The air battle was also huge. The Red Army suffered about 70,000 casualties of all types in the fighting at Kursk, excluding the wider Soviet counteroffensives on either side of the salient, which cost another 100,000 men. The Soviets lost nearly 500 aircraft and more than half the armor force they deployed, or over 1,600 tanks. In the main battle the Germans lost 57,000 men and considerably fewer tanks and planes, about 300 and 200, respectively. However, they lost so many tanks and planes in the related Soviet counteroffensives that followed Kursk—Operations KUTUZOV and RUMIANTSEV —that the Wehrmacht never again launched a strategic offensive operation on the Eastern Front. Instead, it surrendered the initiative and was confined to local counterattacks. Germany was already being out-produced in major weapons systems. Despite temporarily regaining a technical advantage with its Panthers and Tigers, it was out-produced in armor in such quantities by the Soviet Union and Western Allies that it never recovered its relative position from the loss of combat power in men and war machines suffered in the summer of 1943. For that reason, Kursk is often identified as the major turning point along the Eastern Front, more so even than Stalingrad. The Red Army for the first time at Kursk succeeded in physically blunting a major German offensive, rather than just defending desperately against it until the Wehrmacht ran out of momentum, as happened before at Moscow in December 1941, and at Stalingrad in November 1942. Then the Stavka launched a set of massive counteroffensives, which completely fooled the Germans in their direction, intentions, and timing. Kursk was, in Heinz Guderian’s expert estimation, the decisive defeat for Germany to that point in the war. After Kursk, the Soviets took the strategic offensive, starting a long and bloody drive that ended only with Hitler’s death in the “Führerbunker” beneath the ruins of Berlin in May 1945.
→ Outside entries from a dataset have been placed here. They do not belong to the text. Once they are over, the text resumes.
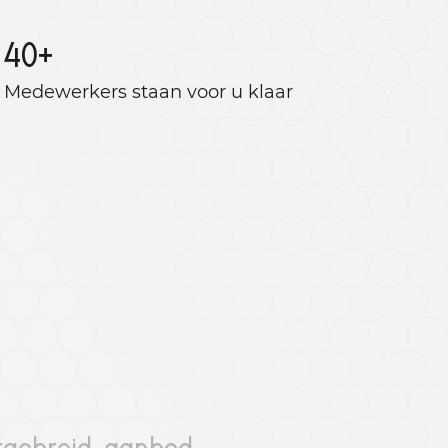
40
+
Medewerkers staan ​​voor u klaar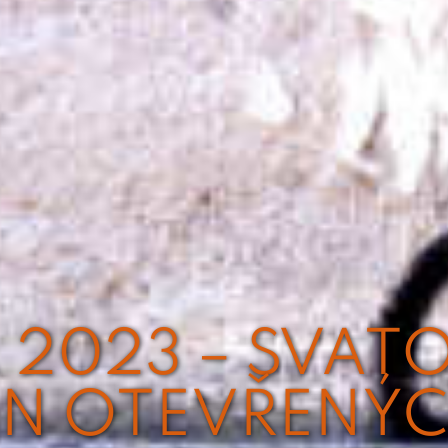
A 2023 – SVAT
EN OTEVŘENÝC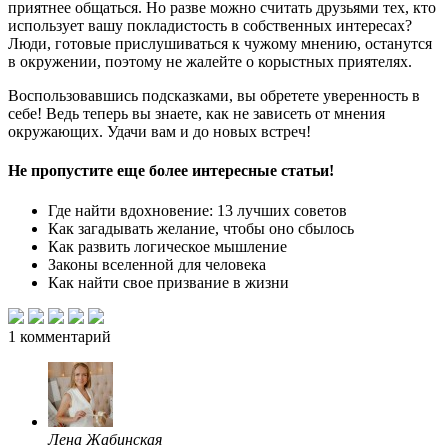
приятнее общаться. Но разве можно считать друзьями тех, кто
использует вашу покладистость в собственных интересах?
Люди, готовые прислушиваться к чужому мнению, останутся
в окружении, поэтому не жалейте о корыстных приятелях.
Воспользовавшись подсказками, вы обретете уверенность в
себе! Ведь теперь вы знаете, как не зависеть от мнения
окружающих. Удачи вам и до новых встреч!
Не пропустите еще более интересные статьи!
Где найти вдохновение: 13 лучших советов
Как загадывать желание, чтобы оно сбылось
Как развить логическое мышление
Законы вселенной для человека
Как найти свое призвание в жизни
1
комментарий
Лена Жабинская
And yet, arms and aircraft production for both armed forces increased to the end of 1943 and again in 1944, while enlistments swelled new divisions, armies, and army groups. Most casualties suffered along the Eastern Front in World War II still lay in the future. Kursk no doubt massively accelerated the pace of destruction of German military power. But it cannot be argued that, had the Soviets lost at Kursk, the final outcome of the war would have been placed in grave doubt. Not even the greatest battle ever fought was sufficient to decide the larger armed struggle between mighty industrial empires. To decide the war in the east it would take a series of additional battles—a full campaign—fought hard to the end of 1943, then more savage campaigns along several axes of Soviet advance and German counterattack in 1944, and yet more thrusts and fighting and destruction over the first four months of 1945. Meanwhile, the air war continued over Germany and heavy fighting took place in Italy, while the Western powers did not invade France until mid-1944, after which there remained 11 months of fighting in the west. While it cannot really be said, therefore, that Kursk was “the” decisive victory or defeat of World War II, it certainly numbered among its greatest battles and did much to confirm and accelerate the trajectory of attrition that led to ultimate Soviet victory and German defeat.
Suggested Reading: Walter S. Dunn, Kursk: Hitler’s Gamble, 1943 (1997); David M. Glantz and Harold S. Orenstein, eds., The Battle for Kursk, 1943 (1999).